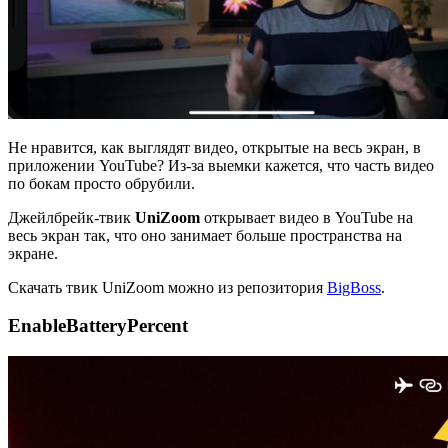
Не нравится, как выглядят видео, открытые на весь экран, в
приложении YouTube? Из-за выемки кажется, что часть видео
по бокам просто обрубили.
Джейлбрейк-твик
UniZoom
открывает видео в YouTube на
весь экран так, что оно занимает больше пространства на
экране.
Скачать твик UniZoom можно из репозитория
BigBoss
.
EnableBatteryPercent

**Work item**
The line with "по бокам просто обрубили." and every line after it up to the end of the entries: output those exactly, and only those.

**Answer box**
по бокам просто обрубили.
Джейлбрейк-твик
UniZoom
открывает видео в YouTube на
весь экран так, что оно занимает больше пространства на
экране.
Скачать твик UniZoom можно из репозитория
BigBoss
.
EnableBatteryPercent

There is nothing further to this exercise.